Il m'est arrivé plus d'une fois de trancher, doucement, du plat de la lame, résolument, les oeuvres originales d'écrivains du passé. C'est une sensation singulière de découvrir intouché, vierge de tout regard humain, des oeuvres anciennes que seul le relieur a tenues entre ses mains quand il les a enveloppées pour les adresser au service du dépôt légal de la Bibliothèque Impériale. Même leur auteur ne les a pas ouvertes quand il les publiait. Personne dans le temps n'a rompu le livre ni n'en a reniflé l'odeur particulière, encollée et fade. On saisit son couteau. Ou, avec l'ongle de son pouce, on déplie la lame froide du canif. Curieux silence qu'on "rompt" à peine - mais qu'entendent cependant les lecteurs qui vous entourent. Silence qui n'est même pas celui de la mort puisque rien n'a vécu encore de sa vie propre dans le folio qu'on rogne - dans le livre ancien indemne qu'on perce un peu du vieux bout de l'ancien stylus.
Amo litteras. J'aime les lettres. Musique silencieuse des styles des écrivains que l'on préfère : ils sont comme autant de nudités, bouleversantes, particulières, intimes, touchantes, incomparables.
Étrange fleur qui naît des feuilles, voilà ce qu'est l'ombre.
La principale fleur sombre parmi toutes les fleurs colorées qu'apporte le printemps.
J'aime les livres. J'aime leur monde.J'aime être dans la nuée que chacun d'eux forme, qui s'élève, qui s'étire.J'aime à en poursuivre la lecture. J'éprouve de l'excitation à en retrouver le poids léger et le volume dans l'intérieur de la paume. J'aime vieillir dans leur silence, dans la longue phrase qui passe sous les yeux. C'est une rive bouleversante, à l'écart du monde, qui donne sur le monde, mais qui n'y intervient en aucune façon. C'est un chant solitaire que seul celui qui lit entend.
Écrire plonge la pensée dans un infini sans autrui.
Écrire ne rencontre l'extériorité que comme expression infinie, une transcendance sans visage, un voyage sans retour, une extase.
Le lecteur est un sorcier sur son petit tapis roulant de deux pages qui passe les mers, franchit les plus grandes distances, saute les millénaires.
Le lecteur est sans époque, sans âge, sans temps. Lire n'est pas rêver mais lire est comme rêver en ceci qu'il perd le temps.
C'est comme un feu préfère dire Héraclite.

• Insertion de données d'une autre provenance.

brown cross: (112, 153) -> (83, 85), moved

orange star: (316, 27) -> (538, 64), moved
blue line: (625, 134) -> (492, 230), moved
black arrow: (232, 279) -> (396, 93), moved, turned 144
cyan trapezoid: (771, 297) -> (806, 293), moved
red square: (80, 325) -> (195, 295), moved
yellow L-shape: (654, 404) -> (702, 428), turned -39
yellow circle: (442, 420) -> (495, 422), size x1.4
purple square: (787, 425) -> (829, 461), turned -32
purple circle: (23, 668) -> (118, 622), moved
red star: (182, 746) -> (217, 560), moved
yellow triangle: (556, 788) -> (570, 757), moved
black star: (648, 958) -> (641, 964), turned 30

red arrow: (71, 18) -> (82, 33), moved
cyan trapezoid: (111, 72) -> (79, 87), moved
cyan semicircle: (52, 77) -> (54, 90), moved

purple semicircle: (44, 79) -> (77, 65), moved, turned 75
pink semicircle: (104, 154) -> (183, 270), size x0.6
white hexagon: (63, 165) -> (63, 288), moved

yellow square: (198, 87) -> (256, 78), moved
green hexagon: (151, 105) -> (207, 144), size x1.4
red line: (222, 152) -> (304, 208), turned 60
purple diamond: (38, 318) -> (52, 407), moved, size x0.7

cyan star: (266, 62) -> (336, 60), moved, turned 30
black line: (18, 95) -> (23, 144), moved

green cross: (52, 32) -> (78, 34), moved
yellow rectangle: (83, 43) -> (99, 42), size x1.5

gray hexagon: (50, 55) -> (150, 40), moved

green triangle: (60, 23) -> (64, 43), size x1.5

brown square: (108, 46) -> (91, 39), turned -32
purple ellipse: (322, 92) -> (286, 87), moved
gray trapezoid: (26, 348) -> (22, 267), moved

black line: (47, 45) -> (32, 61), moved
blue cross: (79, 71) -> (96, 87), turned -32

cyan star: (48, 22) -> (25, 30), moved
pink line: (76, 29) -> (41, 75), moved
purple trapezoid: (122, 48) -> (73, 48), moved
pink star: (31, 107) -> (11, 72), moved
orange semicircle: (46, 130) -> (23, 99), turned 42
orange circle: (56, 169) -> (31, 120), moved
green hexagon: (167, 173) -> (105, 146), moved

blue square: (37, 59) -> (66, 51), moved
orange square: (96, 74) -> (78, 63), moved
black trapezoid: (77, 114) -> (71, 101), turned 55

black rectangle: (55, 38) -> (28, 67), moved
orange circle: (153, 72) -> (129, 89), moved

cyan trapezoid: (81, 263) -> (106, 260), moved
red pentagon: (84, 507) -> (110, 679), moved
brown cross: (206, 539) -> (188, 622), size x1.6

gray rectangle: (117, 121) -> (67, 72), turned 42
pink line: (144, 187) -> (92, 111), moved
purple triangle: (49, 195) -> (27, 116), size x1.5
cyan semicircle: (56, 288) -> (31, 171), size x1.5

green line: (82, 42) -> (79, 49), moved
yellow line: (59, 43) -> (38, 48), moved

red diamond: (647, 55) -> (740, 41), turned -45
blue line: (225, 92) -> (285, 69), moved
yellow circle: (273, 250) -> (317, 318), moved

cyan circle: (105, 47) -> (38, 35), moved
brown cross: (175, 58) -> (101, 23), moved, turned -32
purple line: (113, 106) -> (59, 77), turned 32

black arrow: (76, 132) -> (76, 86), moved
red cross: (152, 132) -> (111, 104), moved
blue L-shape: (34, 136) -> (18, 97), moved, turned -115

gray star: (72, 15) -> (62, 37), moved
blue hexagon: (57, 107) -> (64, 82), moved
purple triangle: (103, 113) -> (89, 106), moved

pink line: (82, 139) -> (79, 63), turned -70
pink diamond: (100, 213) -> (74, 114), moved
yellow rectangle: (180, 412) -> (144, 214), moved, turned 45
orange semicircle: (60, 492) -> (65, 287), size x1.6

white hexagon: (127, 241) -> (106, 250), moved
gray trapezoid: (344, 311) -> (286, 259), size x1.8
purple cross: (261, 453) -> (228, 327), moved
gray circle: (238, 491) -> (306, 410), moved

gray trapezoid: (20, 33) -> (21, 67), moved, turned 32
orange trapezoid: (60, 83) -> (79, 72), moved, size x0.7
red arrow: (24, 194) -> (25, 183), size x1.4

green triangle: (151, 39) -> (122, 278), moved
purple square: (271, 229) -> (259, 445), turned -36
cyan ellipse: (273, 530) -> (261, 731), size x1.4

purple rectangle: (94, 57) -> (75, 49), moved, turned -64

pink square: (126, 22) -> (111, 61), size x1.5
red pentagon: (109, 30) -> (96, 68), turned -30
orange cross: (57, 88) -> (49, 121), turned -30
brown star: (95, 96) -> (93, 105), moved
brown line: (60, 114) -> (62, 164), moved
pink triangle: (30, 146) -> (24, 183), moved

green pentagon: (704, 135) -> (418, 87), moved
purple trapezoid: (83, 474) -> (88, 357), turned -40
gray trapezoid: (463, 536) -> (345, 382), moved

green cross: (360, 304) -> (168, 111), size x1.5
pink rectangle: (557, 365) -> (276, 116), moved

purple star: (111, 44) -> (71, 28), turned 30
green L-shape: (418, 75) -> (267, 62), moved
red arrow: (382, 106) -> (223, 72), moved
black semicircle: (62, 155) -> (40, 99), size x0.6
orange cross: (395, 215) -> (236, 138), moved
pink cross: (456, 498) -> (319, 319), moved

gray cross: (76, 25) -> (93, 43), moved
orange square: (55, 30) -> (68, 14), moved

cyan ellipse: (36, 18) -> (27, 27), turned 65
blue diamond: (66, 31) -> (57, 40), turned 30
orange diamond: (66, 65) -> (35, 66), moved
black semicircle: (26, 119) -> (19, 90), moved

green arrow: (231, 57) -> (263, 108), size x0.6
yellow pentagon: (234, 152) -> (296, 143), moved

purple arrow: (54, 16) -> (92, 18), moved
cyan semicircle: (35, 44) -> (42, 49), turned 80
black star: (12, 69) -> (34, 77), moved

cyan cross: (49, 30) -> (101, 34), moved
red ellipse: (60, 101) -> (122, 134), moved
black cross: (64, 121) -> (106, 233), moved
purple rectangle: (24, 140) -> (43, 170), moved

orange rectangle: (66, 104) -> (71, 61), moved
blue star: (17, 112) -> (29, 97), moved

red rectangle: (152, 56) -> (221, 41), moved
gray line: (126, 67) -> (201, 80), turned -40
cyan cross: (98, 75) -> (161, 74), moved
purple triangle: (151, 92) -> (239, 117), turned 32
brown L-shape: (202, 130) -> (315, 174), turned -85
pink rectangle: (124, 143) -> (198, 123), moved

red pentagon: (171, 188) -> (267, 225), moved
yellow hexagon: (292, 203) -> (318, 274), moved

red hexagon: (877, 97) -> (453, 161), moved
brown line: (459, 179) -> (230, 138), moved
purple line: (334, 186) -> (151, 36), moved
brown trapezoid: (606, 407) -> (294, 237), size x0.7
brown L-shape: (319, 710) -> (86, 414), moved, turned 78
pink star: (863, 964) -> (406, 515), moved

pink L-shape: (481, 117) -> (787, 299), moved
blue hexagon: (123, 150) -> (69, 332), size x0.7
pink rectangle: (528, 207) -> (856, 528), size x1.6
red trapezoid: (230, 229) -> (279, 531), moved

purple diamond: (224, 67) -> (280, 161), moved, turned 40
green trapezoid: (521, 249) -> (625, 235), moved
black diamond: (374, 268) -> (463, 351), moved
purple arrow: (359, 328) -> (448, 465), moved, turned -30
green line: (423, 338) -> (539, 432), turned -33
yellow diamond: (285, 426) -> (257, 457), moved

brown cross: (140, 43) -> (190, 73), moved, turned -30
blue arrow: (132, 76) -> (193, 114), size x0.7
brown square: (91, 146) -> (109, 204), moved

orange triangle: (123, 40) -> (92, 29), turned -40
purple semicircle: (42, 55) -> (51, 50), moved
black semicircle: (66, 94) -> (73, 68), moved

Le lecteur, en lisant, suit du regard cet embrasement - suit du regard la signifiance qui avance dans l'espace, qui transmute la matière et la rend visuelle, qui décompose les mots dans les lettres, qui décompose les teneurs dans les étymologies et dans l'ensemble des jeux cryptographiques et magiques, qui disjoint les suffixes, qui détache les préfixes, qui transfère les images au sein des métaphores.